2. You want the flexibility, but you’re not ready for the hard work
Starting your own law practice and working from home will afford you a lot of flexibility in your personal and professional life. You’ll be able to create your own schedule and work when you’re most productive.
But you should keep in mind that the flexibility of being your own boss doesn’t reduce the amount of hours you’ll have to work. It also doesn’t relieve the challenges associated with running your own business.
For example, don’t set up your law practice with a New York virtual office and expect the clients to come to you. You must put in the time and effort to make sure your law practice succeeds.
Since you won’t likely be going to an office every day to mingle with your peers, operating a law firm from a New York virtual office will require you to be exceptionally diligent about keeping in touch with your network and seeking out opportunities to meet people. For example, meeting other attorneys at the shared office space where your virtual office is located will require you to take action and actually get out of your home.
You can also consider contacting the staff at your New York virtual office to have them connect you to potential referral sources. With a little extra effort, you can bring in new business for your firm, but you have to be willing to be proactive.
3. You want to network, but you want to always work from home
Working exclusively at home will severely limit your opportunities to meet new referral sources. Coming into the physical office where your virtual office is located a few times a month will help you meet other attorneys who could refer you new business.
Simply going to an office and having face-to-face interactions with other attorneys while you work is much easier than attending a dozen networking events where everyone feels pressured to meet people. Sometimes it’s easier to chat with someone in a shared law office space than trying to sell yourself in ten minutes at a crowded event.
Spend a little extra time around the office when you come in for a client meeting and ask the staff to introduce you to some of the suitemates. Rent desk space for a day or two (or get a package where day office space is included) and make an effort to introduce yourself to anyone else who has dropped in for the day. The point is to leave your home office and use your New York virtual office to meet referral sources in person, otherwise you’ll risk feeling isolated and you’ll be missing out on new clients.
4. You want new clients, but you’re unwilling to reach out
Spending most of your time working from home can be very isolating and it reduces your chances of meeting other legal professionals who could refer you business. You want an easy way to bring in new business, but you neglect to reach out to one key resources: the staff members who operate your virtual office.
The staff running the office suite that provides your virtual office services are familiar with other clients, both virtual and office rental. If you contact them and let them know you want to be introduced to other attorneys in particular practice areas, they can certainly help connect you. Since you both have a connection to the virtual office space, there’s an instant bond to build from, making building a relationship that much easier.

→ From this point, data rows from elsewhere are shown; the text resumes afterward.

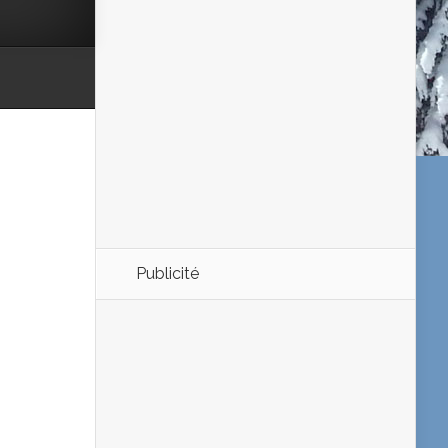
Publicité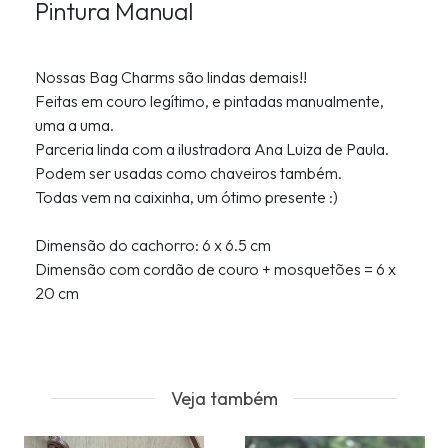
Pintura Manual
Nossas Bag Charms são lindas demais!!
Feitas em couro legítimo, e pintadas manualmente,
uma a uma.
Parceria linda com a ilustradora Ana Luiza de Paula.
Podem ser usadas como chaveiros também.
Todas vem na caixinha, um ótimo presente :)
Dimensão do cachorro: 6 x 6.5 cm
Dimensão com cordão de couro + mosquetões = 6 x
20 cm
Veja também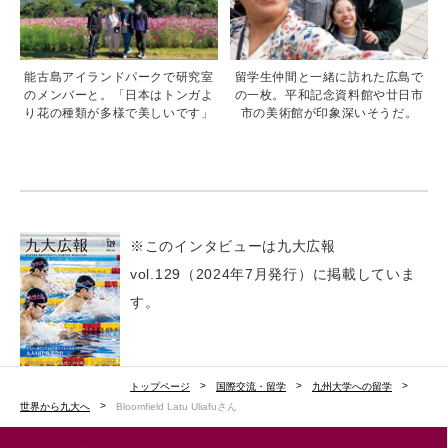
能古島アイランドパークで研究室
留学生仲間と一緒に訪れた広島で
のメンバーと。「日本はトンガよ
の一枚。平和記念資料館や廿日市
り花の種類が多様で美しいです」
市の美術館が印象深いそうだ。
※このインタビューは九大広報
vol.129（2024年7月発行）に掲載していま
す。
トップページ
国際交流・留学
九州大学への留学
世界から九大へ
Bloomfield Latu Uliafuさん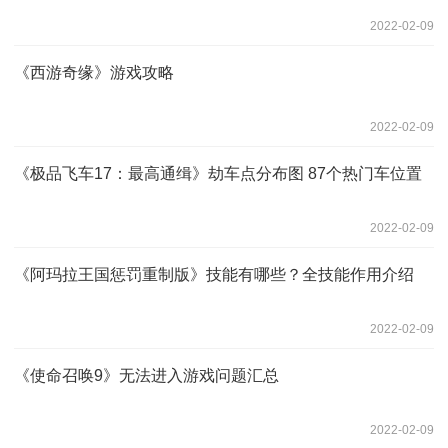
2022-02-09
《西游奇缘》游戏攻略
2022-02-09
《极品飞车17：最高通缉》劫车点分布图 87个热门车位置
2022-02-09
《阿玛拉王国惩罚重制版》技能有哪些？全技能作用介绍
2022-02-09
《使命召唤9》无法进入游戏问题汇总
2022-02-09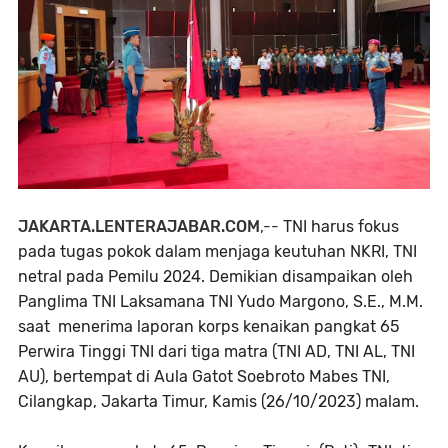
JAKARTA.LENTERAJABAR.COM
,--
TNI harus fokus
pada tugas pokok dalam menjaga keutuhan NKRI, TNI
netral pada Pemilu 2024. Demikian disampaikan oleh
Panglima TNI
Laksamana TNI Yudo Margono, S.E., M.M.
saat menerima laporan korps kenaikan pangkat 65
Perwira Tinggi TNI dari tiga matra (TNI AD, TNI AL, TNI
AU), bertempat di Aula Gatot Soebroto Mabes TNI,
Cilangkap, Jakarta Timur, Kamis (26/10/2023) malam.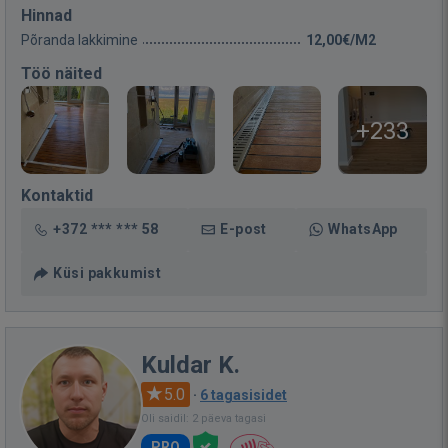
Hinnad
Põranda lakkimine
12,00€/M2
Töö näited
+233
Kontaktid
+372 *** *** 58
E-post
WhatsApp
Küsi pakkumist
Kuldar K.
5.0
·
6 tagasisidet
Oli saidil: 2 päeva tagasi
PRO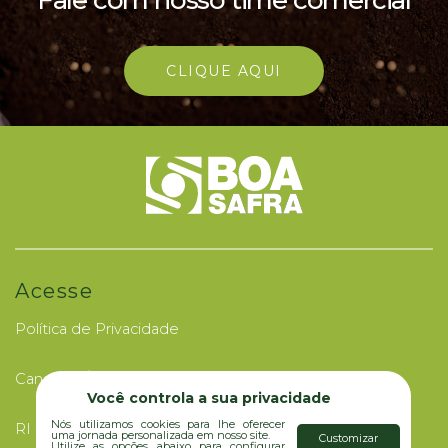
CLIQUE AQUI
Acesse
Política de Privacidade
Canal de Ética
Você controla a sua privacidade
Nós utilizamos cookies para lhe oferecer
RI - Investidores
uma jornada personalizada em nosso site.
Customizar
Utilize as opções abaixo para configurar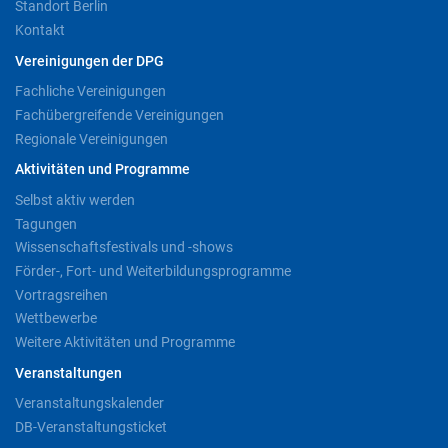
Standort Berlin
Kontakt
Vereinigungen der DPG
Fachliche Vereinigungen
Fachübergreifende Vereinigungen
Regionale Vereinigungen
Aktivitäten und Programme
Selbst aktiv werden
Tagungen
Wissenschaftsfestivals und -shows
Förder-, Fort- und Weiterbildungsprogramme
Vortragsreihen
Wettbewerbe
Weitere Aktivitäten und Programme
Veranstaltungen
Veranstaltungskalender
DB-Veranstaltungsticket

You can also contact them if you have a piece of business to refer out. They can pass it along to a client, who will appreciate the referral and feel inclined to reciprocate. Even if the referral doesn’t work out, you’ve established a valuable professional relationship with someone that could result in new opportunities for both of you.
5. You’re willing to plan, but you’re afraid to fail
You understand the value of planning because you understand that every decision you make will impact your ability to get new clients. For example, you may have thought strategically about what type of impression the office space of your virtual office would make if you met a client there. You know successful solos think about these details and include them in their plans.

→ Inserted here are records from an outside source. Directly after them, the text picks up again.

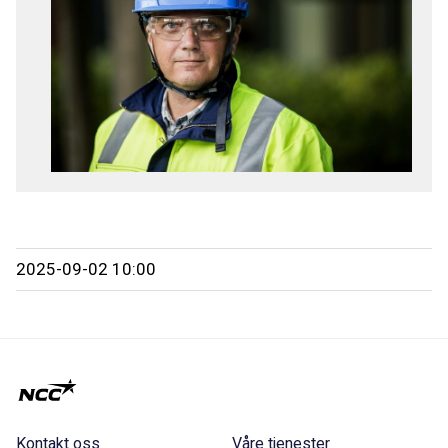
2025-09-02 10:00
Kontakt oss
Våre tjenester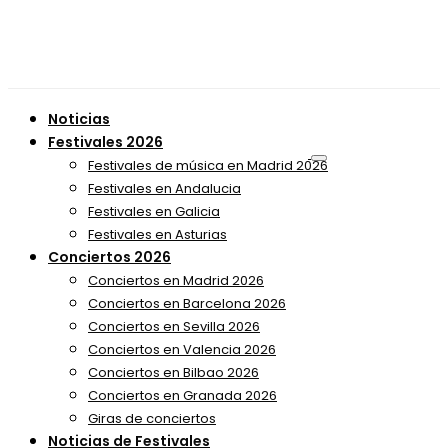
Noticias
Festivales 2026
Festivales de música en Madrid 2026
Festivales en Andalucia
Festivales en Galicia
Festivales en Asturias
Conciertos 2026
Conciertos en Madrid 2026
Conciertos en Barcelona 2026
Conciertos en Sevilla 2026
Conciertos en Valencia 2026
Conciertos en Bilbao 2026
Conciertos en Granada 2026
Giras de conciertos
Noticias de Festivales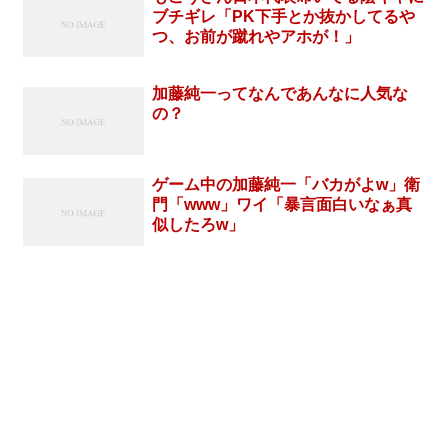
ブチギレ「PK下手とか抜かしてるや
つ、お前が蹴れやアホが！」
加藤純一ってなんであんなに人気な
の？
ゲーム中の加藤純一「バカがよw」衛
門「www」ワイ「暴言面白いなぁ真
似したろw」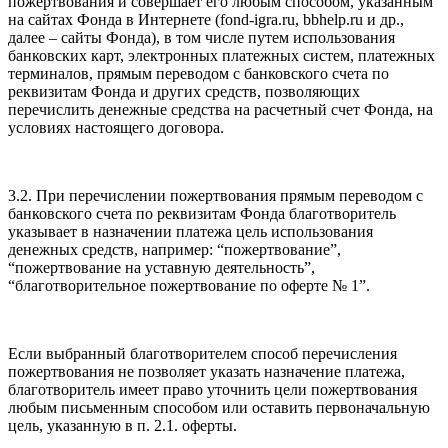
пожертвования и совершает его любым способом, указанным
на сайтах Фонда в Интернете (fond-igra.ru, bbhelp.ru и др.,
далее – сайты Фонда), в том числе путем использования
банковских карт, электронных платежных систем, платежных
терминалов, прямым переводом с банковского счета по
реквизитам Фонда и других средств, позволяющих
перечислить денежные средства на расчетный счет Фонда, на
условиях настоящего договора.
3.2. При перечислении пожертвования прямым переводом с
банковского счета по реквизитам Фонда благотворитель
указывает в назначении платежа цель использования
денежных средств, например: “пожертвование”,
“пожертвование на уставную деятельность”,
“благотворительное пожертвование по оферте № 1”.
Если выбранный благотворителем способ перечисления
пожертвования не позволяет указать назначение платежа,
благотворитель имеет право уточнить цели пожертвования
любым письменным способом или оставить первоначальную
цель, указанную в п. 2.1. оферты.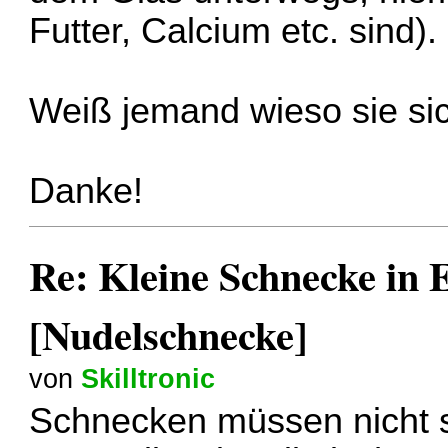
Futter, Calcium etc. sind).
Weiß jemand wieso sie sic
Danke!
Re: Kleine Schnecke in
[Nudelschnecke]
von
Skilltronic
Schnecken müssen nicht 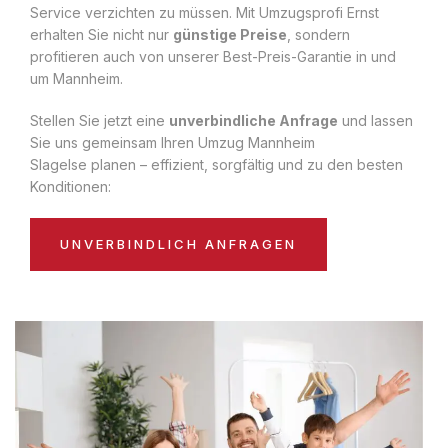
Service verzichten zu müssen. Mit Umzugsprofi Ernst
erhalten Sie nicht nur
günstige Preise
, sondern
profitieren auch von unserer Best-Preis-Garantie in und
um Mannheim.
Stellen Sie jetzt eine
unverbindliche Anfrage
und lassen
Sie uns gemeinsam Ihren Umzug Mannheim
Slagelse planen – effizient, sorgfältig und zu den besten
Konditionen:
UNVERBINDLICH ANFRAGEN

However, even if you did create a solid, strategic business plan, you must be willing to take risks and put yourself out there in order to create growth for your law practice.
For example, you might doubt you have the social skills to make connections with other attorneys so you stay home and never come into the physical office of your New York virtual office provider. Or you’re afraid the referral you want to send to a staff member to pass along to another attorney won’t work out so you keep it to yourself.

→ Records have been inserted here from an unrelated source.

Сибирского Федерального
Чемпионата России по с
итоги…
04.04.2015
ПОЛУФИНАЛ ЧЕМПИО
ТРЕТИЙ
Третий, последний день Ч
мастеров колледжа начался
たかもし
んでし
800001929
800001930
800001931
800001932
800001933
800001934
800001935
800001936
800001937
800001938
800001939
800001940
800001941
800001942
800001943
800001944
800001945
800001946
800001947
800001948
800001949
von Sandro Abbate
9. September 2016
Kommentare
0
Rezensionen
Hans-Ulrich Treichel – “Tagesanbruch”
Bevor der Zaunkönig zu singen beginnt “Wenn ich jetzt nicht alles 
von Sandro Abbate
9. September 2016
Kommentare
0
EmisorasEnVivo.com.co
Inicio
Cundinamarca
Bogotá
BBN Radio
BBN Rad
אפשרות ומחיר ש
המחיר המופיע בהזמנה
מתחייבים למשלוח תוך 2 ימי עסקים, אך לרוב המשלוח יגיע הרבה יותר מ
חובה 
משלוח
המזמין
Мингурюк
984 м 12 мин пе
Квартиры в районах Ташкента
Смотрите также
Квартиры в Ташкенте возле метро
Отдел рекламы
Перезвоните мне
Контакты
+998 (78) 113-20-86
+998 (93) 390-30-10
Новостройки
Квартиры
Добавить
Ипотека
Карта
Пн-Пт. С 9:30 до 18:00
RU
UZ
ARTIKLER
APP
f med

These are possible failures you should never avoid because you never know when you might get along with the right person or when a referral will work out. You must keep trying.
Acting as if you’re unwilling to fail means you aren’t ready to accept that there are no guarantees in small firm practice. You may be so risk averse from practicing law that you haven’t learned how to use risk as a learning tool. As a solo, you must understand that you’ll sometimes gain more from your failures than from your triumphs and you never know when something will work out in your favor.
6. You’re good at what you do, but you don’t want to learn new things
Don’t approach managing your business as if you know everything because that is the easiest way to inhibit the growth of your firm. It’s impossible to build a successful law practice if you’re unwilling to learn and try new things.
Running your own law firm will require skills beyond what you learned in law school, and you’ll have to work hard to find resources that will teach you those skills. You must be willing to seek advice from other attorneys at your virtual office provider. Learning from other experienced solos is the best way to find solutions to your biggest problems, such as getting new clients and increasing efficiencies in your practice. Admit that you don’t have all the answers and be open to learning from your peers.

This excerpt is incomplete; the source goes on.